WORK REQUIRED. Look through the entries below and count the lines that contain "Betekenissen". Reply with that number only.

TASK INPUT.
#####

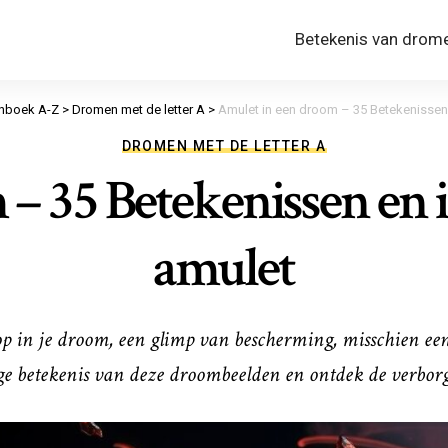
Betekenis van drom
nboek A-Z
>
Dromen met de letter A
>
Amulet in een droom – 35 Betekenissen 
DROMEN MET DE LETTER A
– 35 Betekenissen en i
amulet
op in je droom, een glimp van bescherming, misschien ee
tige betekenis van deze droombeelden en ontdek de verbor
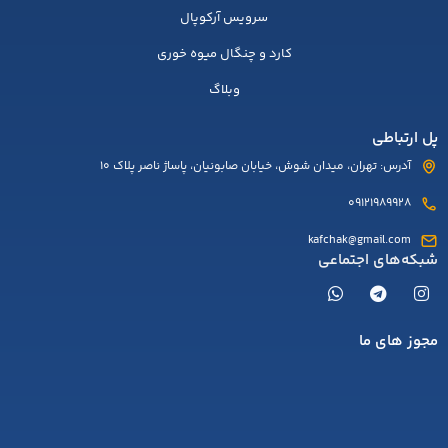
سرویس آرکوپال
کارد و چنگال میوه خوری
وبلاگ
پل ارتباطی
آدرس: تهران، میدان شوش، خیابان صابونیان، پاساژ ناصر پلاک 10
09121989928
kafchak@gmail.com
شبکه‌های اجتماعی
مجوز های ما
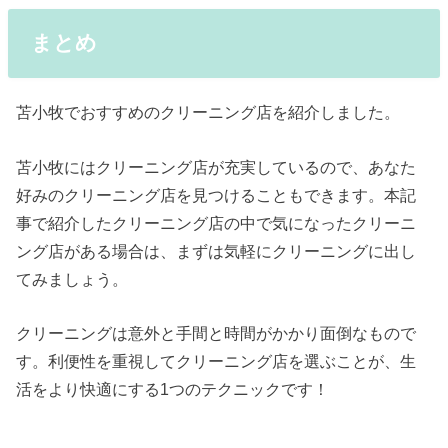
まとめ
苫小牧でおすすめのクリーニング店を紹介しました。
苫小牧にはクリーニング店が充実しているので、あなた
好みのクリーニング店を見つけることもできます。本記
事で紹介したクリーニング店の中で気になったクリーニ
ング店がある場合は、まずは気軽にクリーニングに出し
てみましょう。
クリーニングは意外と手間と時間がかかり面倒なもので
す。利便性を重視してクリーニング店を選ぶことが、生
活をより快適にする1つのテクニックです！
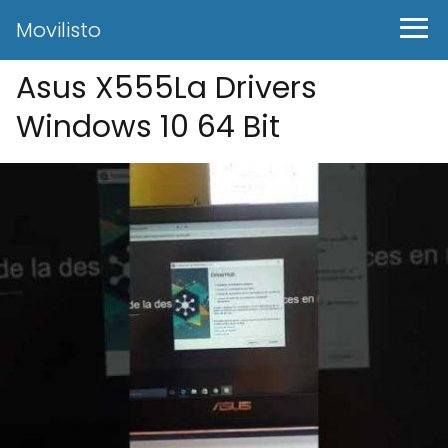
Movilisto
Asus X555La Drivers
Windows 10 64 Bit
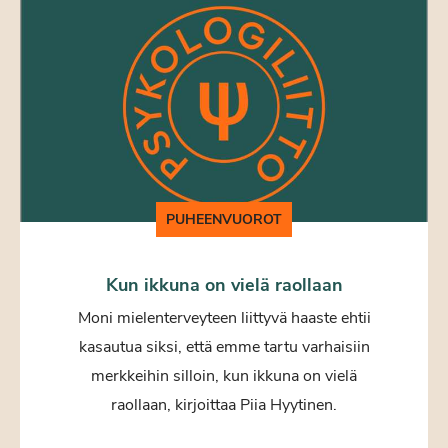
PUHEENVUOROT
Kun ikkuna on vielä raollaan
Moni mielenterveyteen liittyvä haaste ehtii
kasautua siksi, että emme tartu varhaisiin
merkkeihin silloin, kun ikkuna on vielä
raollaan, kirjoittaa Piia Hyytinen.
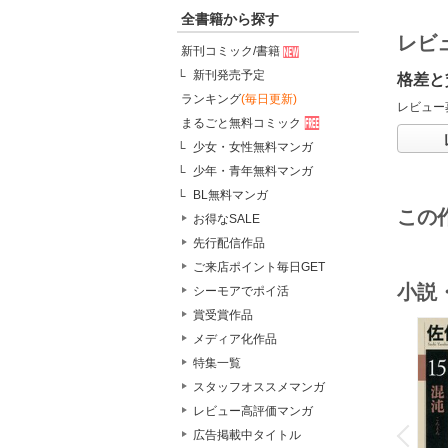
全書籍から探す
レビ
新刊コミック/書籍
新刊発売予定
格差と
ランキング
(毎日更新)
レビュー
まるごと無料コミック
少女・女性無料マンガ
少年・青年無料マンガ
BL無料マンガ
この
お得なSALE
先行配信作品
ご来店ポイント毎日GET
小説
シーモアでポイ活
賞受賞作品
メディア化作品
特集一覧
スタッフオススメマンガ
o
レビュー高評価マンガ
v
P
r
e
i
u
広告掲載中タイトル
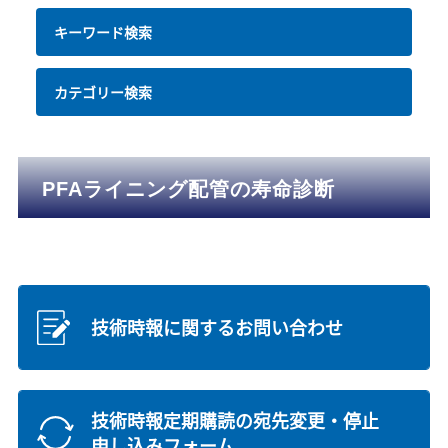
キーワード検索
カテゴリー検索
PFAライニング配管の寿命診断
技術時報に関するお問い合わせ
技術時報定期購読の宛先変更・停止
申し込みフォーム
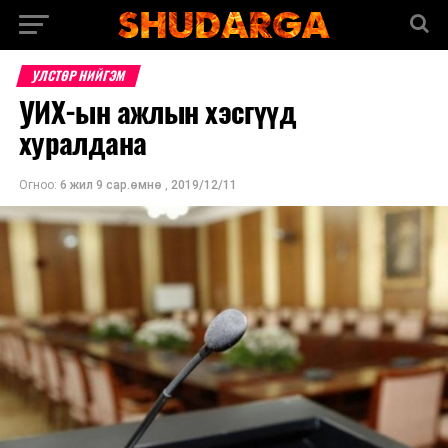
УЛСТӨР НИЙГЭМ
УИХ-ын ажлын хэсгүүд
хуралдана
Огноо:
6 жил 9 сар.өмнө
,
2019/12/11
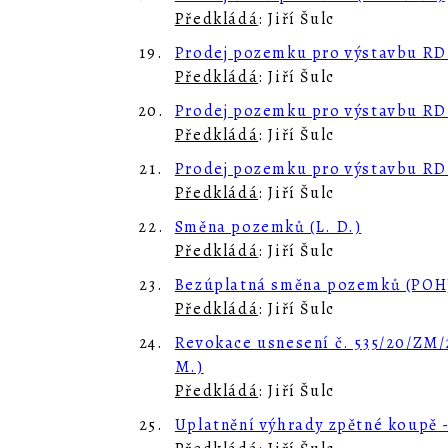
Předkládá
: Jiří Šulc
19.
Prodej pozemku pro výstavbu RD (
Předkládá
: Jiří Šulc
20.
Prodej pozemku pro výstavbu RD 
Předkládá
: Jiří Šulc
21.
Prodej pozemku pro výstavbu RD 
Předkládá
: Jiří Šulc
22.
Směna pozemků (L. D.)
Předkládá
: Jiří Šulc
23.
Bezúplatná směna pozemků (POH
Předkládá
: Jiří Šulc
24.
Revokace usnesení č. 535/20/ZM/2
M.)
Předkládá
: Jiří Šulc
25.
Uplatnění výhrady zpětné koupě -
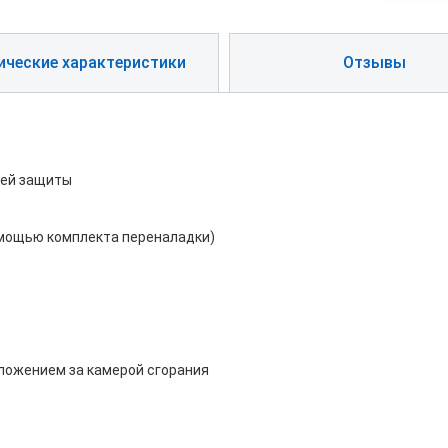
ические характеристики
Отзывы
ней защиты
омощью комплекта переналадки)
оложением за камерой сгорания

#####

SOLVED EXERCISE. 2